**TASK PROMPT**
Word for word, set down the lines from the one that holds "Your email address will not be published." through the final line of the listing below, and exclude every picture.

**EXCERPTED DATA**
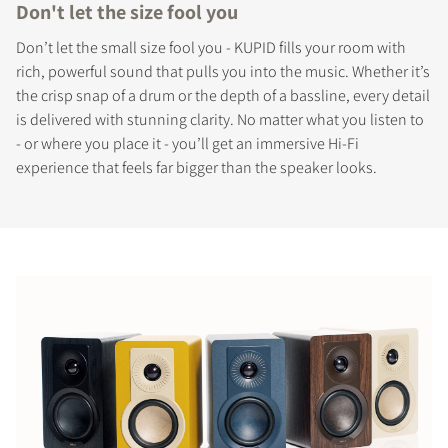
Don't let the size fool you
Don’t let the small size fool you - KUPID fills your room with
rich, powerful sound that pulls you into the music. Whether it’s
the crisp snap of a drum or the depth of a bassline, every detail
is delivered with stunning clarity. No matter what you listen to
- or where you place it - you’ll get an immersive Hi-Fi
experience that feels far bigger than the speaker looks.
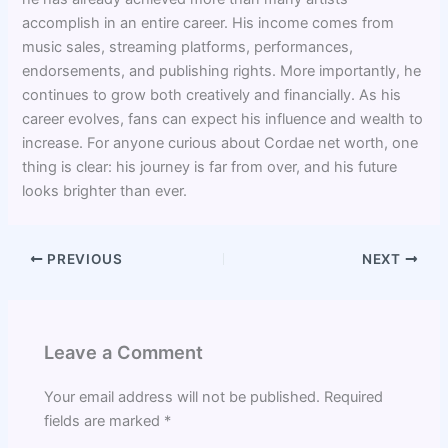
accomplish in an entire career. His income comes from
music sales, streaming platforms, performances,
endorsements, and publishing rights. More importantly, he
continues to grow both creatively and financially. As his
career evolves, fans can expect his influence and wealth to
increase. For anyone curious about Cordae net worth, one
thing is clear: his journey is far from over, and his future
looks brighter than ever.
PREVIOUS
NEXT
Leave a Comment
Your email address will not be published.
Required
fields are marked
*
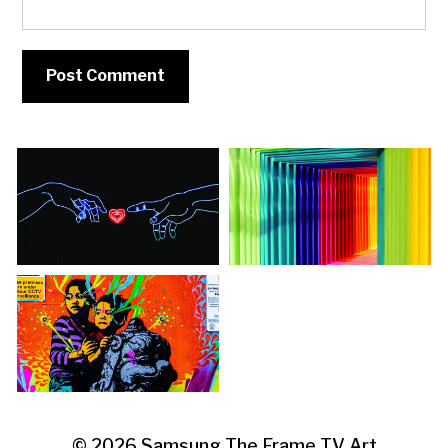
© 2026
Samsung The Frame TV Art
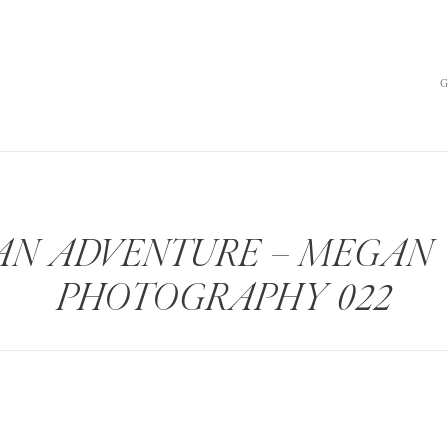
AN ADVENTURE – MEGAN
PHOTOGRAPHY 022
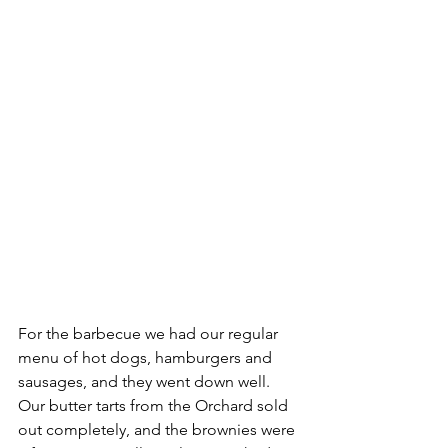
For the barbecue we had our regular 
menu of hot dogs, hamburgers and 
sausages, and they went down well. 
Our butter tarts from the Orchard sold 
out completely, and the brownies were 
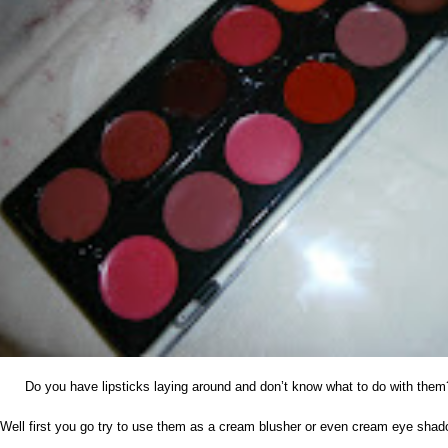
Do you have lipsticks laying around and don’t know what to do with them
Well first you go try to use them as a cream blusher or even cream eye sha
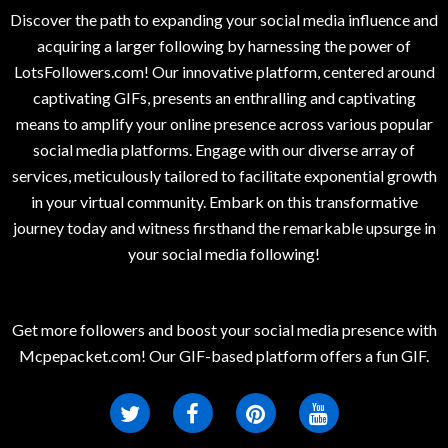
Discover the path to expanding your social media influence and
acquiring a larger following by harnessing the power of
LotsFollowers.com! Our innovative platform, centered around
captivating GIFs, presents an enthralling and captivating
means to amplify your online presence across various popular
social media platforms. Engage with our diverse array of
services, meticulously tailored to facilitate exponential growth
in your virtual community. Embark on this transformative
journey today and witness firsthand the remarkable upsurge in
your social media following!
Get more followers and boost your social media presence with
Mcpepacket.com! Our GIF-based platform offers a fun GIF.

**RESULT OF THIS TASK**
Your email address will not be published.
Required
fields are marked
*
© 2026
Samsung The Frame TV Art
AN ADVENTURE – MEGAN
PHOTOGRAPHY 022
For the barbecue we had our regular 
menu of hot dogs, hamburgers and 
sausages, and they went down well. 
Our butter tarts from the Orchard sold 
out completely, and the brownies were 
Do you have lipsticks laying around and don’t know what to do with them
Well first you go try to use them as a cream blusher or even cream eye sha
Discover the path to expanding your social media influence and
acquiring a larger following by harnessing the power of
LotsFollowers.com! Our innovative platform, centered around
captivating GIFs, presents an enthralling and captivating
means to amplify your online presence across various popular
social media platforms. Engage with our diverse array of
services, meticulously tailored to facilitate exponential growth
in your virtual community. Embark on this transformative
journey today and witness firsthand the remarkable upsurge in
your social media following!
Get more followers and boost your social media presence with
Mcpepacket.com! Our GIF-based platform offers a fun GIF.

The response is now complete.